The Senate approved a bill yesterday — the Senator Edward M. Kennedy Serve America Act — that promises to benefit working families and our communities by enlisting volunteers focused on education, clean energy, health care and veterans.
The bill now goes to the House, which approved a different version last week. Here’s from an article in The New York Times:
The legislation, which had broad bipartisan support, would expand the ranks of AmeriCorps, which was created by President Bill Clinton in 1993 to bring federal volunteer programs under a single umbrella.
In addition to adding positions to AmeriCorps, the bill would create four new service corps. The expansion would cost about $6 billion over five years. The bill would raise the education stipend paid to volunteers to $5,350, the same amount as a Pell Grant college scholarship.
The more than tripling of the number of federal service positions, at a time when the recession is expected to vastly increase the demand for volunteer work among college graduates, amounts to the boldest expansion of service opportunities since President John F. Kennedy called for a national service corps in 1963.
The bill also seeks to encourage volunteer work among retirees and would offer them a $1,000 educational award that they could transfer to a child or grandchild.
Senators Kennedy and Orrin Hatch helped put this call for national service into perspective in an article they wrote for Time, “21 Ways to Serve America.”

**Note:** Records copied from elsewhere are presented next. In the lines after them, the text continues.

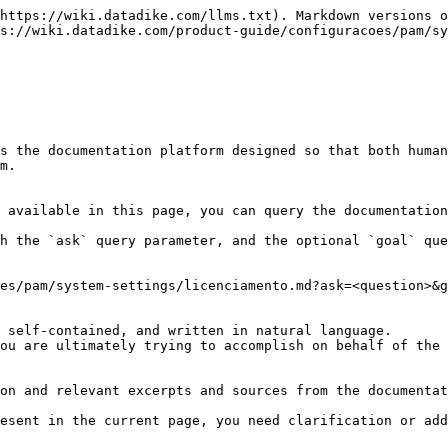
https://wiki.datadike.com/llms.txt). Markdown versions o
s://wiki.datadike.com/product-guide/configuracoes/pam/sy
s the documentation platform designed so that both human
m.

 available in this page, you can query the documentation
h the `ask` query parameter, and the optional `goal` que
es/pam/system-settings/licenciamento.md?ask=<question>&g
 self-contained, and written in natural language.

ou are ultimately trying to accomplish on behalf of the 
on and relevant excerpts and sources from the documentat
esent in the current page, you need clarification or add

We want to make it feasible for many to devote a year or more to service. We’ve already seen lives change as Americans give their time and talents to service organizations. But we know much more could be done. It’s time to encourage many more Americans to roll up their sleeves and volunteer in communities at home and abroad. Americans across the nation are beginning to answer this call, devoting one year or more to volunteer service and, in the process, changing the world.

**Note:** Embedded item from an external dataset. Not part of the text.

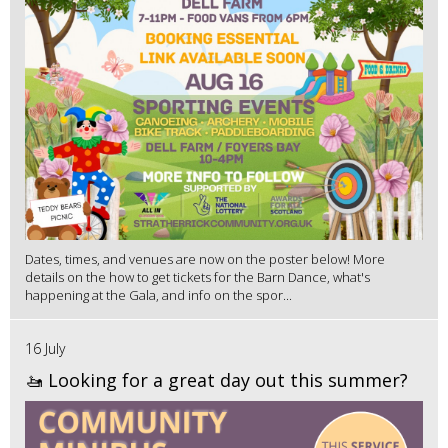
Dates, times, and venues are now on the poster below! More
details on the how to get tickets for the Barn Dance, what's
happening at the Gala, and info on the spor...
16 July
🚤 Looking for a great day out this summer?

They are weatherizing homes and increasing energy conservation. They are improving health care in low-income communities. They are enabling people throughout the world to have cleaner water and lifesaving vaccines. They are helping communities rebuild after the devastation of hurricanes and floods. Some of the most remarkable efforts are taking place in our schools. Citizen Schools enables people to spend time leading after-school programs to extend the school day, so students have more time to learn and can interact with professionals who will help them connect their learning to a future profession. City Year brings talented, motivated young AmeriCorps members into schools to tutor and mentor at-risk students and show them that someone cares. There are other examples but not nearly enough. It’s time to do more.
For those who can’t give a year to service, we should create incentives for part-time or short-term service in their communities. We should support states and communities and social entrepreneurs who are developing innovative approaches to help those in need.

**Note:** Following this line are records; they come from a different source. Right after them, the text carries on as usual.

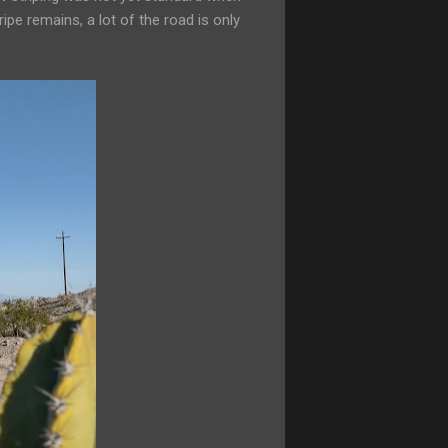
pe remains, a lot of the road is only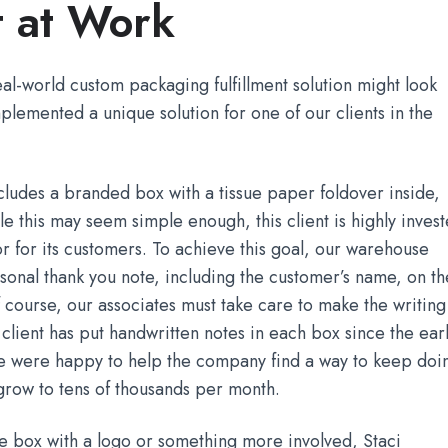
t at Work
al-world custom packaging fulfillment solution might look
plemented a unique solution for one of our clients in the
ncludes a branded box with a tissue paper foldover inside,
le this may seem simple enough, this client is highly inves
or for its customers. To achieve this goal, our warehouse
sonal thank you note, including the customer’s name, on th
f course, our associates must take care to make the writing
 client has put handwritten notes in each box since the ear
 we were happy to help the company find a way to keep doi
grow to tens of thousands per month.
 box with a logo or something more involved, Staci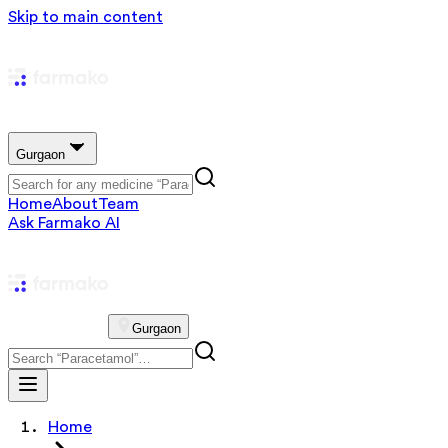
Skip to main content
Gurgaon
Home
About
Team
Ask Farmako AI
Gurgaon
Home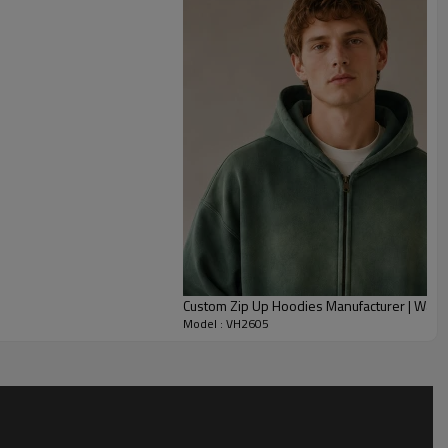
ms help maintain shape around the cuffs and hem.
n be customized through cotton knit, fleece, French terry,
t, embroidery artwork, zipper finish, labels, and full size
te label streetwear collections, summer-to-fall capsules, artist
 hoodie programs for brands seeking a handcrafted distressed
Custom Zip Up Hoodies Manufacturer | Was
Model : VH2605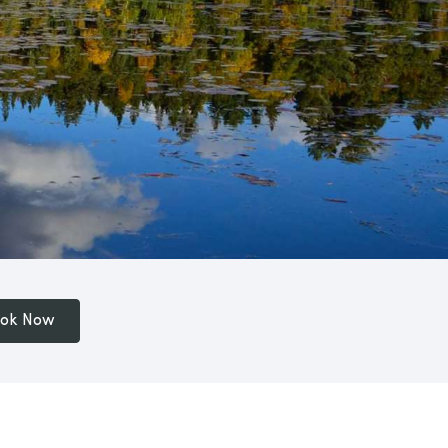
ok Now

And for those who can give a year or more, the time has come to help them do so. The challenges we face are too great. We’ve already waited too long to tap their amazing energy, ingenuity and commitment.
Our policy paper — “Strengthening America’s Economic Competitiveness: Public Policy Strategies to Improve Workforce Readiness” — examines the need to promote community service and service learning. It also spotlights the work of partner company Goldman Sachs and Citizen Schools.